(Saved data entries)
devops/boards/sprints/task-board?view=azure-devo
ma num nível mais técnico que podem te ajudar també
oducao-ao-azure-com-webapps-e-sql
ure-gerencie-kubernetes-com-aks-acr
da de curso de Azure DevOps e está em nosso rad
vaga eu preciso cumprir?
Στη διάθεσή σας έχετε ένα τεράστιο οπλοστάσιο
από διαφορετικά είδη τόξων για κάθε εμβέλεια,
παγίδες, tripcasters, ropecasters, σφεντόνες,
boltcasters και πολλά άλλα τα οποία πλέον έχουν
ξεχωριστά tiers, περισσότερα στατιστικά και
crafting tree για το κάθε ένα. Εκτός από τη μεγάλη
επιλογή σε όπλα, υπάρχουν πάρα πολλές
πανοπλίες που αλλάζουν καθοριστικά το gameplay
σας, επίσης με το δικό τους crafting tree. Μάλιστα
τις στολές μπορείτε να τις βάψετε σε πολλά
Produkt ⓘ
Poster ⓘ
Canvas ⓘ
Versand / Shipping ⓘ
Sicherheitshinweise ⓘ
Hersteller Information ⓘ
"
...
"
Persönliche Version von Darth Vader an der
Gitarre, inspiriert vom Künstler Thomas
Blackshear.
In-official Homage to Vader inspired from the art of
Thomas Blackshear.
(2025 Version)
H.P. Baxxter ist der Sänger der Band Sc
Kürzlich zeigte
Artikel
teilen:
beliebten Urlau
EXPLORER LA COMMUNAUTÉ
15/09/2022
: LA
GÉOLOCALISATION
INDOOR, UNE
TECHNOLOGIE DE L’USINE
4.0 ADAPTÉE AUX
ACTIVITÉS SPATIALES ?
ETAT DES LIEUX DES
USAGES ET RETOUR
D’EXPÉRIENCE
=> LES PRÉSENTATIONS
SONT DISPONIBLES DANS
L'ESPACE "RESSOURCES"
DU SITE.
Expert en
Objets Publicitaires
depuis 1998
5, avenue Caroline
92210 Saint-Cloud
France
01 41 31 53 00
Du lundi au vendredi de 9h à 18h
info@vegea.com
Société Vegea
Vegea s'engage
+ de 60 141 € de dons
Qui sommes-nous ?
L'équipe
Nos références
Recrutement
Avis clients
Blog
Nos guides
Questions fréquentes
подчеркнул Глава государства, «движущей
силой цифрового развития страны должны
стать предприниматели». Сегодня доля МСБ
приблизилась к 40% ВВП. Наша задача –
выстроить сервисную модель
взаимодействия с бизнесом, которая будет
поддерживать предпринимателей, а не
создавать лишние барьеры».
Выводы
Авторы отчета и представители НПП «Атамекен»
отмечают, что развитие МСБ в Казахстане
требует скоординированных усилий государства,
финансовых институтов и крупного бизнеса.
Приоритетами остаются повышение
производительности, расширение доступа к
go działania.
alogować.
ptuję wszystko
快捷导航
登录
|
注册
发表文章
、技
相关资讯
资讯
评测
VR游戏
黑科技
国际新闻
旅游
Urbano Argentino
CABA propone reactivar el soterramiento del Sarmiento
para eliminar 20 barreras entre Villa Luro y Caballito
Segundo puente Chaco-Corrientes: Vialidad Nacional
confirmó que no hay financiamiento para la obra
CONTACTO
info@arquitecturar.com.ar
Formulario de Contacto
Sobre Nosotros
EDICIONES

### Instructions to follow
Pull every line with the string "κάθε" from the data above.

### Solution below
από διαφορετικά είδη τόξων για κάθε εμβέλεια,
crafting tree για το κάθε ένα. Εκτός από τη μεγάλη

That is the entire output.